И тут Зина, которая так и лежала на грунтовой дороге, вытянув перед собой руки, перевела взгляд на свою собственную левую ладонь — которую у неё странно закололо. Причем — и с тыльной стороны тоже: там, где кожа содрана не была. Зина с ужасом подумало: сейчас оледенение охватит и вторую её руку! Но — никакое это оказалось не оледенение. Ничуть не бывало! Зина увидела: её левая рука начала темнеть и усыхать — от кончиков пальцев к локтю. Именно так, как оживала рука её двойницы!

Вот тут-то Зина и закричала снова. Причем в крике её было поровну и отчаяния, и ярости. Эта тварь — она отбирала у неё человеческую, живую сущность! И подменяла её свое сущностью умирашки — умертвия, как говорили в прежние времена. А ведь это она, Зина Тихомирова, эту тварь и создала — когда вздумала играть в игры с куклами своем бабки Агриппины!

Но ярость помогла поповской дочке наконец-то подняться на ноги. Хотя делать ей это пришлось, не помогая себе руками — теперь и левая рука стала для неё как не своя. Однако, продолжая вопить, Зина сперва встала на колени, а потом — в полный рост. И — пошагала к воротам. К своей однорукой ухмыляющейся двойнице.

И, когда поповская дочка подошла вплотную к чугунным прутьям, её и ждало самое страшное открытие. Она разглядела, что происходит с лицом лазоревой: из серого и мертвого оно тоже становилось теперь живым.

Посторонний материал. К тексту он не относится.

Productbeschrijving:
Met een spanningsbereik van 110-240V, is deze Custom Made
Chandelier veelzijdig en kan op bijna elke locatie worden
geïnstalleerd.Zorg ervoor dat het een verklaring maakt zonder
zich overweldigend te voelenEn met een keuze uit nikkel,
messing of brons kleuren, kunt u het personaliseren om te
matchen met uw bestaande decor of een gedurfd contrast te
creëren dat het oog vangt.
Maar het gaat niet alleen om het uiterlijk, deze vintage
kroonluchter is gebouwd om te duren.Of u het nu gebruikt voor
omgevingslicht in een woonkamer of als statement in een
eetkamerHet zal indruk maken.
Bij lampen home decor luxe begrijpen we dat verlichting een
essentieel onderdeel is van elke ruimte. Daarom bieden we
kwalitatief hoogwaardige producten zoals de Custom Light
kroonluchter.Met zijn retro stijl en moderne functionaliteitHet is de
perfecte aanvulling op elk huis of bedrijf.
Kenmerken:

Ожившая кожа поднималась от подбородка твари к её рту и щекам, которые уже не были впалыми и желтыми — на них начинал проступать румянец.

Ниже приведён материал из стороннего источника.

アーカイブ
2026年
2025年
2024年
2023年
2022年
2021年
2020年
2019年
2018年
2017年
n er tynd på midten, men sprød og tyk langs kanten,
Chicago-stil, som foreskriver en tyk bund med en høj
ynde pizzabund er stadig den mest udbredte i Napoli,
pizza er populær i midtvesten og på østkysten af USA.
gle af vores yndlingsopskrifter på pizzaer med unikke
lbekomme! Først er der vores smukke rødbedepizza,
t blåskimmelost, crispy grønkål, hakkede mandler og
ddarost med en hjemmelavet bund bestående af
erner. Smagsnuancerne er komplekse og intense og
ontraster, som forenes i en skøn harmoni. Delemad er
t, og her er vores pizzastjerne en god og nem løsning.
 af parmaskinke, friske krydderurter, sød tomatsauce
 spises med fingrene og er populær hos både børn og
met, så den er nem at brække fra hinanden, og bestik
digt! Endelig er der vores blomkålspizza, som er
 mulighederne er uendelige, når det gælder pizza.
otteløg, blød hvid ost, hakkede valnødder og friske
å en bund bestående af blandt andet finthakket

И Зина — пока её слушались ноги и остальное, кроме рук, тело — толкнула плечом створки ворот, стянутые цепью. Между ними образовался просвет, и поповская дочка немедленно в него протиснулась. Да, подумала она, живые сюда через ворота не входят. Вот только — была ли она теперь живой? И кто из них — она сама или лазоревая — был живее?

Но додумать эту мысль Зина не успела, потому как внезапно ослепла: перед глазами у неё стало белым бело. А затем всё как-то закрутилось, замельтешило, пошло крохотными белыми пятнышками. Так что девушка перестала видеть свою двойницу в лазоревом платье. И это было громадным облегчением. Поповская дочка перестала кричать — перевела дух. Что толку было заходиться криком, если она уже не могла видеть — происходит ли и дальше её собственное преображение в умертвие? И продолжает ли лазоревая становится ею самой?

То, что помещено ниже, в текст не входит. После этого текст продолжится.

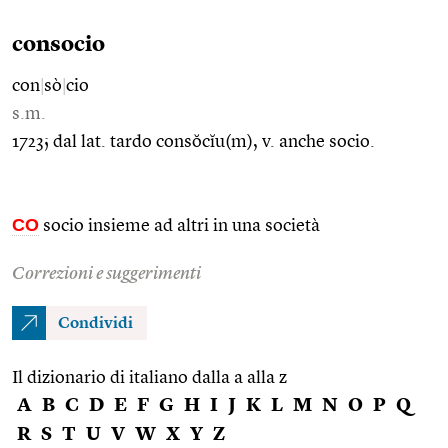
consocio
con
|
sò
|
cio
s.m.
1723; dal lat. tardo consŏcĭu(m), v. anche socio.
CO
socio insieme ad altri in una società
Correzioni e suggerimenti
Condividi
Il dizionario di italiano dalla a alla z
A
B
C
D
E
F
G
H
I
J
K
L
M
N
O
P
Q
R
S
T
U
V
W
X
Y
Z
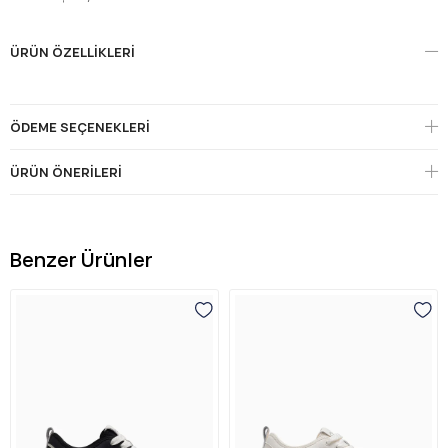
ÜRÜN ÖZELLIKLERI
ÖDEME SEÇENEKLERI
ÜRÜN ÖNERILERI
Benzer Ürünler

Но затем благодатная слепота начала Зину покидать. Да и не слепота её поразила! Просто — вдобавок ко всем немыслимым событиям того дня произошло кое-что еще.

Бесчисленные хлопья снега носились в воздухе подобно рою крохотных мотыльков, случайно оказавшихся в запертой комнате и с бесполезным упорством рвущихся на свободу. Эта белая мошкара облепила Зинино лицо, из-за чего её мнимая слепота и возникла. Но — снег на её лице быстро таял. Как видно, оно всё еще сохраняло живое тепло — не превратилось до конца в жуткий лик умирашки. Так что поповская дочка очень скоро снова начала различать предметы вокруг.

Белые снежные тучи разбивались о две фигуры рядом с воротами: её собственную и лазоревой самозванки. Казалось, они обе только и сопротивлялись натиску взбесившейся стихии. Всё же остальное: надгробья с оградками, деревья, чугунные прутья ворот — мгновенно сдалось. И, покрывшись белыми снежными гроздьями, стало неосязаемым и призрачным в этой вдруг разыгравшейся августовской метели.

3

Иванушка решил: о законах космогонии он подумает позже. Когда найдет (кричащую девушку) Зину и сможет ей помочь. Если, конечно, сумеет помочь. Не опоздает. Не увидит, что она его помощи не дождалась, как не дождался его отец, исчезнувший невесть куда.

Однако — уже в саженях двадцати от ворот купеческий сын вдруг запнулся о траву и чуть было не упал. Он разглядел, кто поджидает его у ворот.

Сперва он решил: у него двоится в глазах. А предзакатный свет — неестественно долгий — играет с ним шутки. Так что ему мнится не только то, что он видит у ворот сразу двух девиц с лицом Зины Тихомировой, но еще и кажется, будто эти девицы одеты в платья разных цветов: одна — в белое, другая — в лазоревое, замеченное им издали.